Quelles premières mesures attendez-vous du Président Hollande ?

Patrick Le Hyaric - L’urgence est de répondre aux attentes de nos concitoyens en créant les conditions pour accroître leur pouvoir d’achat, avec une augmentation des rémunérations par un nouveau partage des richesses, et une diminution d’un certain nombre de coûts énergétiques et alimentaires. Pour ces derniers, il faut aller à la fois vers une meilleure rémunération du travail agricole, et contenir un certain nombre de prix alimentaires à la consommation en inventant de nouveaux mécanismes.

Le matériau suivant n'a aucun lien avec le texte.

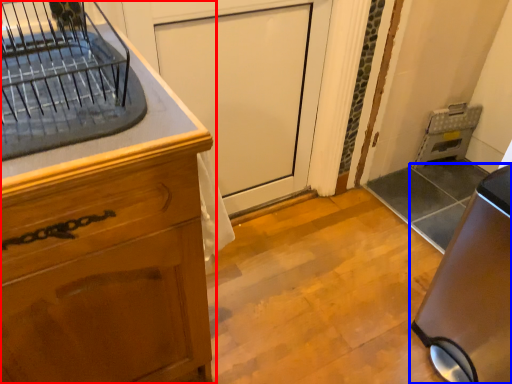 Question: Which of the following is the closest to the observer, cabinetry (highlighted by a red box) or home appliance (highlighted by a blue box)?

Choices:
 (A) cabinetry
 (B) home appliance

Answer: (A) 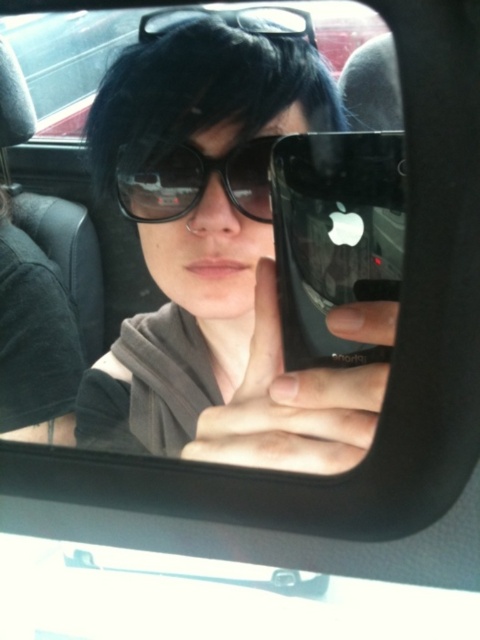 Question: Considering the real-world distances, which object is farthest from the dark gray fabric at left?

Choices:
 (A) black glossy phone at center
 (B) matte black sunglasses at center

Answer: (A)

Question: Can you confirm if dark gray fabric at left is bigger than black plastic sunglasses at center?

Choices:
 (A) yes
 (B) no

Answer: (A)

Question: Estimate the real-world distances between objects in this image. Which object is farther from the black glossy phone at center?

Choices:
 (A) matte black sunglasses at center
 (B) black plastic sunglasses at center

Answer: (A)

Question: Does black plastic sunglasses at center appear under black matte sunglasses at upper center?

Choices:
 (A) yes
 (B) no

Answer: (A)

Question: Among these objects, which one is nearest to the camera?

Choices:
 (A) black plastic sunglasses at center
 (B) matte black sunglasses at center
 (C) black matte sunglasses at upper center
 (D) black glossy phone at center

Answer: (B)

Question: Is black plastic sunglasses at center thinner than black matte sunglasses at upper center?

Choices:
 (A) yes
 (B) no

Answer: (A) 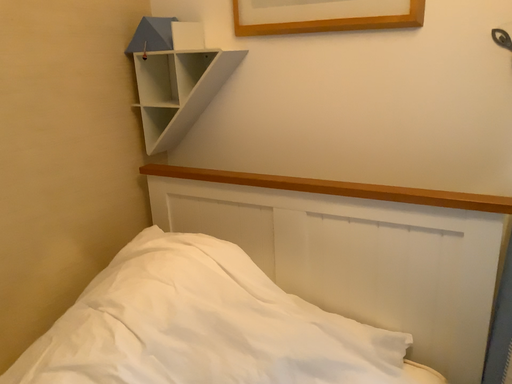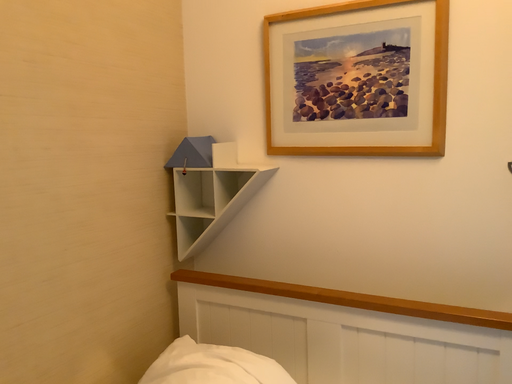 Question: How did the camera likely rotate when shooting the video?

Choices:
 (A) rotated upward
 (B) rotated downward

Answer: (A) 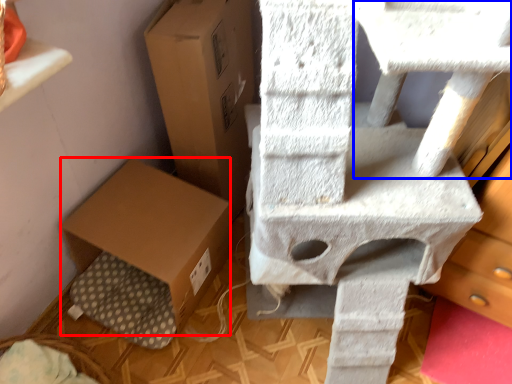 Question: Which object is closer to the camera taking this photo, cardboard box (highlighted by a red box) or table (highlighted by a blue box)?

Choices:
 (A) cardboard box
 (B) table

Answer: (B) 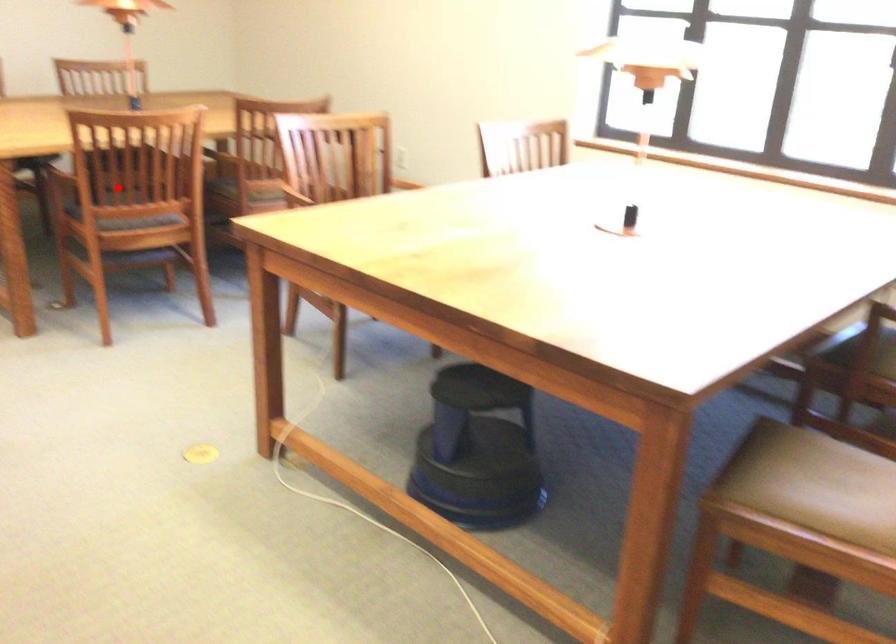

Par ailleurs, il faut entreprendre une réforme du secteur bancaire avec une modification du système de crédit, pour réduire l’endettement des agriculteurs, des artisans, des commerçants et des PME, afin de ne plus les asphyxier et maintenir l’emploi dans ces entreprises. Autre réforme structurelle à mettre en place, il est impératif d’arrêter de fermer les services publics, surtout dans nos campagnes si l’on veut stopper la désertification. Pour cela, nous devons sortir de la règle de la RGPP (révision générale des politiques publiques) en se dégageant des marges de manœuvres financières, avec une autre politique fiscale dont les recettes proviendraient plus du capital et moins du travail.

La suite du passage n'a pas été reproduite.